Which index is best depends upon the use to which it is to be put. For example, theoretical ecologists tend to want the least variable and most robust measures, whereas applied ecologists may be more interested in the underlying model. Thus, nonparametric methods have been criticized for yielding results that are imprecise and model-dependent. Whereas, although parametric indices assume a predefined model, or models, it can be impossible to infer from the observed distribution which is the most appropriate model for a particular set of field data.

For the conservationist, whilst some of these indices are more affected by the least abundant species in a community, none of them provide a quantitative measure of their conservation status. In other words, simply because a species is rare in a study area does not mean that it is rare anywhere else. As a result indices of species heterogeneity, by themselves, provide a misleading measure of a community's conservation value - or the impact of an intervention upon it.


At first sight you might assume that a good index of a community's conservation importance might be the abundance of species that are rare worldwide.
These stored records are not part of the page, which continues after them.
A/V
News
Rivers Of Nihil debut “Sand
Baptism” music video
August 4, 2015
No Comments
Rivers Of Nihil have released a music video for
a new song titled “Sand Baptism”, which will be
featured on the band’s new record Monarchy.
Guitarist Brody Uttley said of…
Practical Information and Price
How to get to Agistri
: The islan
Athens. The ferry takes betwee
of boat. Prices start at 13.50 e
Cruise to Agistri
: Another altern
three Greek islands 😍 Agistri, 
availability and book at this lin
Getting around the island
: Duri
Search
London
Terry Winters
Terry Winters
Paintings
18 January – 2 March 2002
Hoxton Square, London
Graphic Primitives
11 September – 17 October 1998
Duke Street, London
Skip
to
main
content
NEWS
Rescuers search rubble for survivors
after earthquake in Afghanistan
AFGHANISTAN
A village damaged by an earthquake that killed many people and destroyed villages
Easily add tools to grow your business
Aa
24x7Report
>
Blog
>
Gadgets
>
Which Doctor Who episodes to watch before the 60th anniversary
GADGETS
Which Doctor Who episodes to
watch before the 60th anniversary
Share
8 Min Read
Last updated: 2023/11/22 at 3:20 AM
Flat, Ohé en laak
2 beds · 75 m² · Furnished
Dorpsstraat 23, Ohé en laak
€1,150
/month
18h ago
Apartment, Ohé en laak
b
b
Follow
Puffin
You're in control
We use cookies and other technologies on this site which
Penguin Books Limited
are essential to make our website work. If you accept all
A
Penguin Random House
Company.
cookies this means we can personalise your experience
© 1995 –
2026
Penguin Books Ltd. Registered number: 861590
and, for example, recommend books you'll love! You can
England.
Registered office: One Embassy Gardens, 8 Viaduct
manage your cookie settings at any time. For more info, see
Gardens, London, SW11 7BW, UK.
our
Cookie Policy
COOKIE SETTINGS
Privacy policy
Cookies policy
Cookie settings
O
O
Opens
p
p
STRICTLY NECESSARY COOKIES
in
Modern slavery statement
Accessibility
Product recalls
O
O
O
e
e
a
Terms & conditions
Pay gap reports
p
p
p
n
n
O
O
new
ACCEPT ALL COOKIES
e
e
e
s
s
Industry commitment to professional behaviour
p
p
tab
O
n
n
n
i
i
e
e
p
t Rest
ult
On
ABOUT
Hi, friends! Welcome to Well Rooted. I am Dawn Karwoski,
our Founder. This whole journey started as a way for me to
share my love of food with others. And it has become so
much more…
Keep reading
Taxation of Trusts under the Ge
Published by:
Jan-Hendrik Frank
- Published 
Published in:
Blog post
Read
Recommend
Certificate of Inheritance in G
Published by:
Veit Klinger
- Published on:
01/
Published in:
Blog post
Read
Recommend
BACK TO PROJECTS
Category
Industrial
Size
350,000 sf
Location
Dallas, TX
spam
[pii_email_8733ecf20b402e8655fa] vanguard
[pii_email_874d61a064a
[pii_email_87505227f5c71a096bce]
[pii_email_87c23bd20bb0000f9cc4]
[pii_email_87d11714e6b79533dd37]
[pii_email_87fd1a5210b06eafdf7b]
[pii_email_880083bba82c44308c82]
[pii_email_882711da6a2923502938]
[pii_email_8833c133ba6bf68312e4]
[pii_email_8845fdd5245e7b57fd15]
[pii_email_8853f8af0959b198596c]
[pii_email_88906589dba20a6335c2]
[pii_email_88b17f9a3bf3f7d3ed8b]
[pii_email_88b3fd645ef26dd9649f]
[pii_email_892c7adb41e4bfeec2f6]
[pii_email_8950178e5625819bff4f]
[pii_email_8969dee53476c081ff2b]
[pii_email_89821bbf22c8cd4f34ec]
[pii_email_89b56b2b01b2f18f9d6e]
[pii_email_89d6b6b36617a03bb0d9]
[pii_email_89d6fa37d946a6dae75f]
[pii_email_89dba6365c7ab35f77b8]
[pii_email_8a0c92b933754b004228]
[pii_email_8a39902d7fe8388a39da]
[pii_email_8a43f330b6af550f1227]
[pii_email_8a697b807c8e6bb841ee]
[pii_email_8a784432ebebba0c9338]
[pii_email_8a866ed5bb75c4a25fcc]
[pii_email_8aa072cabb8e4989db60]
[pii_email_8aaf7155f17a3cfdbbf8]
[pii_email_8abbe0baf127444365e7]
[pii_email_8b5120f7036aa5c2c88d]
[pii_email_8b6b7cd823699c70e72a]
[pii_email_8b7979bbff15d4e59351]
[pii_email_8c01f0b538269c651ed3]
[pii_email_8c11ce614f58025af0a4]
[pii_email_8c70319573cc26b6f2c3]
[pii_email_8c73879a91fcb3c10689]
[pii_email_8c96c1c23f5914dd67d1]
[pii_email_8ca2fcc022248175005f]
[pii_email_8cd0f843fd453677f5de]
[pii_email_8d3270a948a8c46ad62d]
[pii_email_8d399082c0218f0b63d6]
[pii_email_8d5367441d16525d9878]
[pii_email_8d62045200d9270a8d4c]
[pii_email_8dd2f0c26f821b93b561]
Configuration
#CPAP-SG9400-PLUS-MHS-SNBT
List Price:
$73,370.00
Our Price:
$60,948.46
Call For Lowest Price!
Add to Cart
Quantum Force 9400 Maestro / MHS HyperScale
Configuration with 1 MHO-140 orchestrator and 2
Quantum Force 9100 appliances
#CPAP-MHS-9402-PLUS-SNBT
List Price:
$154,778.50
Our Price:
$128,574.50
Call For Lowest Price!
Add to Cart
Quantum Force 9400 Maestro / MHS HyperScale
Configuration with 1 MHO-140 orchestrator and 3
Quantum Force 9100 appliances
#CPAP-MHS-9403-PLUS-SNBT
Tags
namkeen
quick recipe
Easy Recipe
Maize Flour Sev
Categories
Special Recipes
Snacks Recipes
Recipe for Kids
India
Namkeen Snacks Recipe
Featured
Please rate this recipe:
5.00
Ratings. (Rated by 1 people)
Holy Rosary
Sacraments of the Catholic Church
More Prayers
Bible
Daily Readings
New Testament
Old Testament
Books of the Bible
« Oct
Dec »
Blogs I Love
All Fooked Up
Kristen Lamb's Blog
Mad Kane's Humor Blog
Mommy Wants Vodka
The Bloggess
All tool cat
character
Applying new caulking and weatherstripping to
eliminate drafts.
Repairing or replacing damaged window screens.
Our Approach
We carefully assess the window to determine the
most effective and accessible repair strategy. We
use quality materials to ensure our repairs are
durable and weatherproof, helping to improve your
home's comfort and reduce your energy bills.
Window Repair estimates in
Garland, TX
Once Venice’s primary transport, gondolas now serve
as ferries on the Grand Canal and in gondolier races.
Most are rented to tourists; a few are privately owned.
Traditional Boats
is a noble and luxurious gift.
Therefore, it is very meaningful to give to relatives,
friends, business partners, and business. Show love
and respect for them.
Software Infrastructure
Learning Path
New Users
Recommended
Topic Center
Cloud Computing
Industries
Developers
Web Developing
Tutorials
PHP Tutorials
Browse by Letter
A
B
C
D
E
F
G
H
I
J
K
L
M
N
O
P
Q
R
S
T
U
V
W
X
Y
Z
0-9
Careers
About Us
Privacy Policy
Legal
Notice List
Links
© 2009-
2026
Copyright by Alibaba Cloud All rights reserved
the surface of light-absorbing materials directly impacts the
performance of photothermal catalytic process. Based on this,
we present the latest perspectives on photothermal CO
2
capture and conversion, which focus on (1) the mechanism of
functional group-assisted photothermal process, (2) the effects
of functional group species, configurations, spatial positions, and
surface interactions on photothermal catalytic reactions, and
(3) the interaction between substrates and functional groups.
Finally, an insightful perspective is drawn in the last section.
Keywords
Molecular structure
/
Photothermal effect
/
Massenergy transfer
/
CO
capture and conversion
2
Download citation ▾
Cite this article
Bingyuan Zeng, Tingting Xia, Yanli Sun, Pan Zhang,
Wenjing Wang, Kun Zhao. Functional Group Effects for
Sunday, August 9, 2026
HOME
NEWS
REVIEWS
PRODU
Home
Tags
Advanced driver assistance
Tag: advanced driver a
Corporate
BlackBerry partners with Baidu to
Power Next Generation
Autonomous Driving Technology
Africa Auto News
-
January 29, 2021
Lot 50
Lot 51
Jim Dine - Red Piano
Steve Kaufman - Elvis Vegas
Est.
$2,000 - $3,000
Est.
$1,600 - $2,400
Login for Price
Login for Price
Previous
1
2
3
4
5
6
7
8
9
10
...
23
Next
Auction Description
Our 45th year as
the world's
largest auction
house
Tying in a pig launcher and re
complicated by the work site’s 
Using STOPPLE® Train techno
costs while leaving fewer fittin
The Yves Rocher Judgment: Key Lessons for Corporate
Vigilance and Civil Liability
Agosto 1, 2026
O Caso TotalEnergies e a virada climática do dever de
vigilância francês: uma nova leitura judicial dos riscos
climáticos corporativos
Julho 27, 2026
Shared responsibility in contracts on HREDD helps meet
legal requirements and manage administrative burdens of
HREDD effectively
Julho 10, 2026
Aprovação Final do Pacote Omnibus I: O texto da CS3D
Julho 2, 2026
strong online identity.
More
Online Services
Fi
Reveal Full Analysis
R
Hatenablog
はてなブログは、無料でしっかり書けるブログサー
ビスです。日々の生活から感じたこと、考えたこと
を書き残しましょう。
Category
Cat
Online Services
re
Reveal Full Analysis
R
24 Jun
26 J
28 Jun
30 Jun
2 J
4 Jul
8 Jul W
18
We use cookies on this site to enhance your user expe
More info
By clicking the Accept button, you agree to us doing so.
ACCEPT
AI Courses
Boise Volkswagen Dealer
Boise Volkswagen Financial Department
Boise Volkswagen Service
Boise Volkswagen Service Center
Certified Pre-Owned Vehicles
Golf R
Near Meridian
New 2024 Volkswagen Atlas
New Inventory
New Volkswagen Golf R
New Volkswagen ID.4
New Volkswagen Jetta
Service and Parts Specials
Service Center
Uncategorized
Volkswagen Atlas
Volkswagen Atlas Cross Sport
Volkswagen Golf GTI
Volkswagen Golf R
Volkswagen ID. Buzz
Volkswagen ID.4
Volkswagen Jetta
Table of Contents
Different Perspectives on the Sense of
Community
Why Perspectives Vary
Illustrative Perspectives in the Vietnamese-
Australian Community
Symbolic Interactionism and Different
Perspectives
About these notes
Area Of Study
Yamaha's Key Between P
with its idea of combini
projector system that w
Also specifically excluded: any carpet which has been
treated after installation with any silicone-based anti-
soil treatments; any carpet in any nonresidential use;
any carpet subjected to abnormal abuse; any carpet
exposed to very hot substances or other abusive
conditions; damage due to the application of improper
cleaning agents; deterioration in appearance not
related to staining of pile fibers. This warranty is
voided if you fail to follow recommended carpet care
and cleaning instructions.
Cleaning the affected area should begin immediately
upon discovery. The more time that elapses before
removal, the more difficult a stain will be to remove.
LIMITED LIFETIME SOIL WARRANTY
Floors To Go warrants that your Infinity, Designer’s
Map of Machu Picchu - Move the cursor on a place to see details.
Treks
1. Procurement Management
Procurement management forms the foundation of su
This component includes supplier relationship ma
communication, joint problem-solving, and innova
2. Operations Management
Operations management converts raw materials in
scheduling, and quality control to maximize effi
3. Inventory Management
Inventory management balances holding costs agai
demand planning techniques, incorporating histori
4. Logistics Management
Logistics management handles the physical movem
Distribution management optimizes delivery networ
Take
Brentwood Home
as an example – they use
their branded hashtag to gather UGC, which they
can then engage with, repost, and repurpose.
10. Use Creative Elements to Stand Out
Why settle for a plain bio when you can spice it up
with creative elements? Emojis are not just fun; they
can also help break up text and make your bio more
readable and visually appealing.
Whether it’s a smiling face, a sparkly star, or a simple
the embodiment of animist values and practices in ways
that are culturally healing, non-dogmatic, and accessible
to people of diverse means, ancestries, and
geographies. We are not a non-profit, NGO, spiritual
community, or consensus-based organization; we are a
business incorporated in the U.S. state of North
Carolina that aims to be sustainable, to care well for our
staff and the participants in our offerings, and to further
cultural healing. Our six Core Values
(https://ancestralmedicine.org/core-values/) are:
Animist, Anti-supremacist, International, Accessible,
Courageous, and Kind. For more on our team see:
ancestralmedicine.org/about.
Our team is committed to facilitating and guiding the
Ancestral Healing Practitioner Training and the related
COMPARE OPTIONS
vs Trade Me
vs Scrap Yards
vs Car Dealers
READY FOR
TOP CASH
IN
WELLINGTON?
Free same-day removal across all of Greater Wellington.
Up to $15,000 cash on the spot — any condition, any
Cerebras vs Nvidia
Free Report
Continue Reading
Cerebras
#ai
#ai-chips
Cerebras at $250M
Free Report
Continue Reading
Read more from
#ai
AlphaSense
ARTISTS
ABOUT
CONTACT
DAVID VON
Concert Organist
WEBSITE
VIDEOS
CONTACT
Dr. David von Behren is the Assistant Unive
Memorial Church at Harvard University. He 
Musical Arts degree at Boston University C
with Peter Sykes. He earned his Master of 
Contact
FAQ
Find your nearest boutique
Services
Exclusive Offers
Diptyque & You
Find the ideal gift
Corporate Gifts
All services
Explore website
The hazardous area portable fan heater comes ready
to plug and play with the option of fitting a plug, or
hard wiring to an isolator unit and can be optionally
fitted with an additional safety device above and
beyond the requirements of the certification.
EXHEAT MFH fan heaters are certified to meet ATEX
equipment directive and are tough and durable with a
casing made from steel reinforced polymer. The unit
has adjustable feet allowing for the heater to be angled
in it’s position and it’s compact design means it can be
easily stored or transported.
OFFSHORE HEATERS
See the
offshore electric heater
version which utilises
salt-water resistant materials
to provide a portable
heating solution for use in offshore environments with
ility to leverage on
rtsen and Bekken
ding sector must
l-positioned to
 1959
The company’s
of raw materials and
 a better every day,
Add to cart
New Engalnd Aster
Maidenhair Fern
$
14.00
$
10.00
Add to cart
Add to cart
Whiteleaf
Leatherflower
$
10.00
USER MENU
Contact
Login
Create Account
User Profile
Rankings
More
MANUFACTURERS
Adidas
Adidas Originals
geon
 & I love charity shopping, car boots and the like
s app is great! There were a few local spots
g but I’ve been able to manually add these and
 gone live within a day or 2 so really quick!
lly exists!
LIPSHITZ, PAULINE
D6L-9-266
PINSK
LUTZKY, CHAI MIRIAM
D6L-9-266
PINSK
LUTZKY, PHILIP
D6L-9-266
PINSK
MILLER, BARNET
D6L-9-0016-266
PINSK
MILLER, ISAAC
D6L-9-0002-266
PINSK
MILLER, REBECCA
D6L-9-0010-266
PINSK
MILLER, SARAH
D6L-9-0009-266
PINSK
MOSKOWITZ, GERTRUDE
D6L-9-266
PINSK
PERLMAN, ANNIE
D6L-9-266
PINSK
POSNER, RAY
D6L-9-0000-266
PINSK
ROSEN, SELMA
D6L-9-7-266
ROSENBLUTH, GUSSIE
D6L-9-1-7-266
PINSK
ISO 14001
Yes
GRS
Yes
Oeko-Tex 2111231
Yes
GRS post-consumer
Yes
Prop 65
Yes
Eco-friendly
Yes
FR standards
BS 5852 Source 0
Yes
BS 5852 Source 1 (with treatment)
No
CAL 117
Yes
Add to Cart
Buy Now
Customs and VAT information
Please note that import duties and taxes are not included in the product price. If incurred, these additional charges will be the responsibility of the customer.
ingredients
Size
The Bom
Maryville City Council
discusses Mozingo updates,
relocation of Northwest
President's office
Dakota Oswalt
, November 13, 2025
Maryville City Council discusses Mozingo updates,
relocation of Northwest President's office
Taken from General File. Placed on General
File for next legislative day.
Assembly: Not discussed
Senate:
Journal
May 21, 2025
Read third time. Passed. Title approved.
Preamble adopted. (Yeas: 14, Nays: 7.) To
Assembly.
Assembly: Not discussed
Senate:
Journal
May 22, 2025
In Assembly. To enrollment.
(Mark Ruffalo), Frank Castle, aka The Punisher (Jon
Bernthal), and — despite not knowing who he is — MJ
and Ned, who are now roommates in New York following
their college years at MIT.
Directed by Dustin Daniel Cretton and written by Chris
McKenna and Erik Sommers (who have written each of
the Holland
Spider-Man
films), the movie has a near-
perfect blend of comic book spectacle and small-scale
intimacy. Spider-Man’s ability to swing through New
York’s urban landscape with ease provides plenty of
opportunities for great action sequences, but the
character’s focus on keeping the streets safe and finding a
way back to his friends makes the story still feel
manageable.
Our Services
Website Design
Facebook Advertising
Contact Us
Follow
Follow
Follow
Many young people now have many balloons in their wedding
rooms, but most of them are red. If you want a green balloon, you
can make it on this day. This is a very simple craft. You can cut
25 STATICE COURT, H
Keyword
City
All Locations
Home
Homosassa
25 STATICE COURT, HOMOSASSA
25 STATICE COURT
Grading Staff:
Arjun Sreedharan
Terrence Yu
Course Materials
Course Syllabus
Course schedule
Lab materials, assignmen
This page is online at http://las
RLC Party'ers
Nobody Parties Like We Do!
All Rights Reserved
Unfortunately, by itself, global rarity is not a reliable measure of endangerment because a number of species are uncommon but very widespread - whereas other species are common but locally rare.

The classical view of endangered species were they were being specifically hunted out - for food, fur, ivory, or as 'vermin'. However there are many endangered species which are not especially persecuted, and many species that are persecuted are not endangered. Experience shows that slow-breeding top predators (such as leopards and eagles) are most vulnerable, and fast breeding opportunists (such as rats and crows) are least.

These points aside, the most endangered species share two important properties:

  1. They depend upon a habitat that is under threat. Such as rainforest, coral reefs, wetlands, or shingle.
  2. They are restricted to isolated unique habitats, such as islands and mountain tops.

Indices which attempt to quantify these issues include the rarity index (an additive score of red-listed species), the endemism index (an additive score of highly localized species), and an assortment of combined, weighted indices of species diversity. In reality, of course, none of these measures are of the slightest use where there is no political will to conserve endangered species or the habitats upon which they depend.